The stock was down 32 per cent on the day, to just 3.73p, after the company, which believes it will make significant revenues from its asthma delivery treatment, Flutiform, in the next few years, blamed dire conditions in the markets on its decision to halt talks with financial institutions. "Although there was significant support, in the light of current capital market conditions the discussions on the specific proposal are not being pursued at the present time," Skyepharma said in a statement.

The £89m of debt is convertible into equity at the behest of the bondholders. However, given that the group has lost more than 86 per cent of its value in the last 12 months, this is not an attractive option. The real problem for Skyepharma is that, unusually, the debt is puttable on given dates next year and in 2010. This option allows the creditors to hand the bonds back to the company in return for the face value of the instrument, a scenario Skyepharma is desperately trying to avoid as it lacks the funds to meet the puts.

Peter Grant, Skyepharma's finance director, refused to comment on the nature of the failed discussions so far, or on what the group planned to do next to resolve the situation, saying that he "did not want to carry out the negotiations in the media". He did insist, however, that the company would now seek an alterative solution.

Flutiform is in the last stages of passing its final phase trials, a feat the majority of experts expect it to achieve.

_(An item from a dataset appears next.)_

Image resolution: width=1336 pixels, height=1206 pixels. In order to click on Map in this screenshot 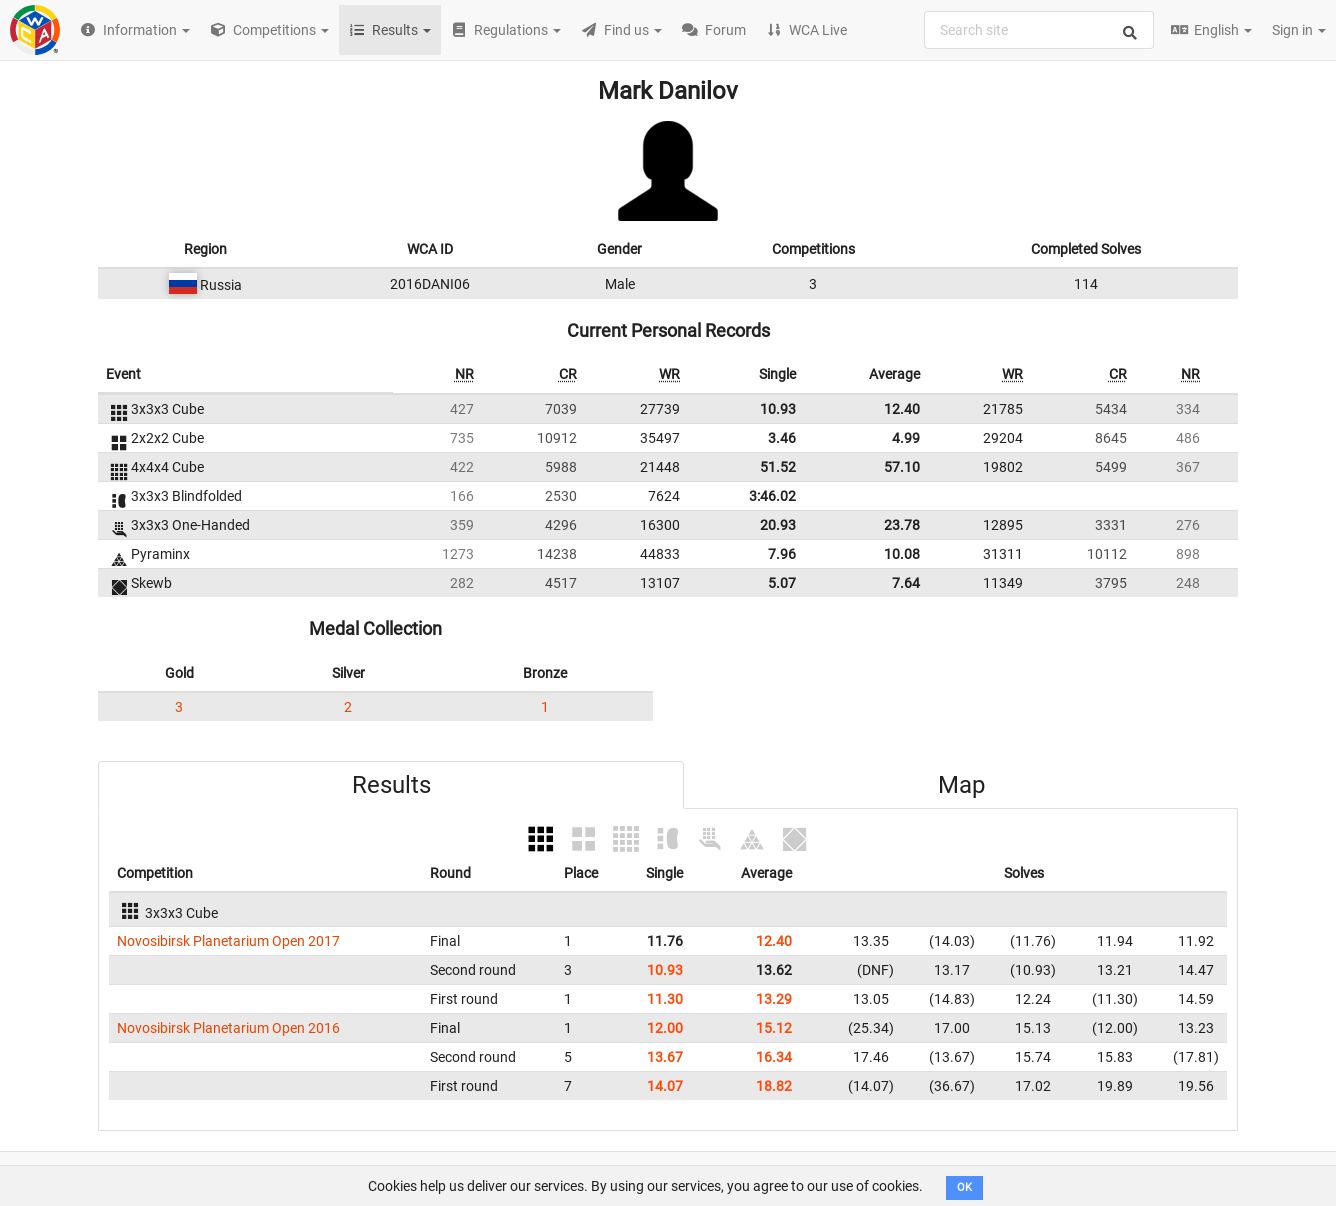, I will do `click(961, 785)`.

Skyepharma then plans to apply for an FDA licence in the US at the start of next year, and in Europe at the end of 2009.

While Skyepharma will receive milestone payments before then – cash from the drugs giant Abbot, which has a licence to make Flutiform in the US, and from Kyorin Pharmaceutical, which has a similar agreement in Japan – substantial revenues from the usage of Flutiform are not expected until 2011, after the final put date on the bonds.

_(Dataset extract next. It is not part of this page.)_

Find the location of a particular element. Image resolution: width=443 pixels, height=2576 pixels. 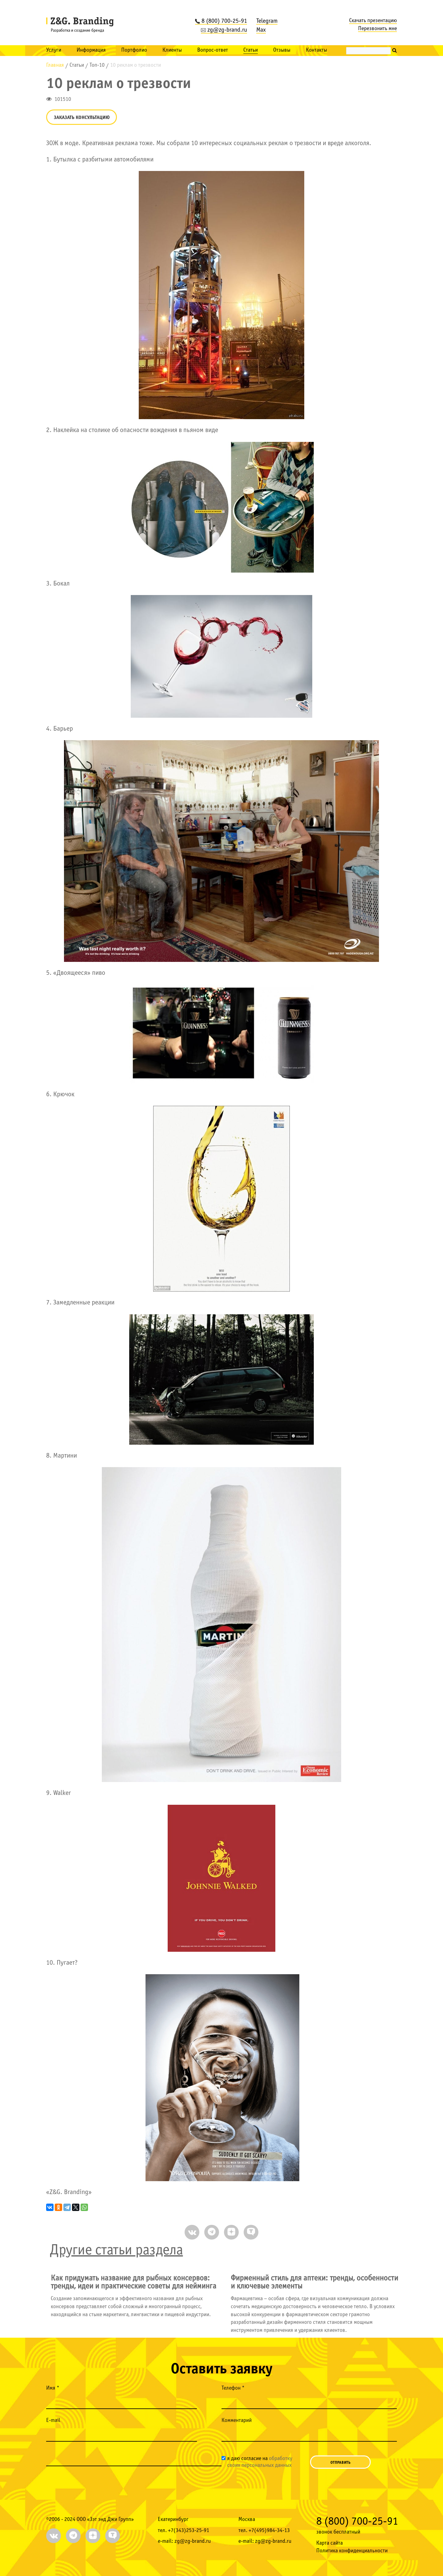

Скачать презентацию is located at coordinates (373, 20).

Robin Campbell, an analyst at Jefferies, speculated that the discussions so far had centred on trying to persuade existing debt holders to accept a deal to push back the date of the put options. "I imagine they [Skyepharma] have not persuaded investors, who might themselves be in distressed situations and in need of the cash, to roll over the option to a later date. If that is the case it is likely that the group will have to go to the equity or credit markets to raise funds."

Another option available to Skyepharma would be to try to attract private equity investors, although Mr Grant suggested that this was unlikely as the group is already highly geared. Mr Campbell suggested that Abbot might be persuaded to come to the group's aid as it tries to safeguard its position with regard to Flutiform.

Any option will be expensive for Skyepharma. Banks have recently been reluctant to lend to even the most financially solid companies, and would expect Skyepharma to pay high interest charges on new debt. Likewise, given the price of Skyepharma shares, any equity raising would leave the stock worth very little, something existing shareholders will be reluctant to agree to.

Skyepharma said it would next update the market on 28 August.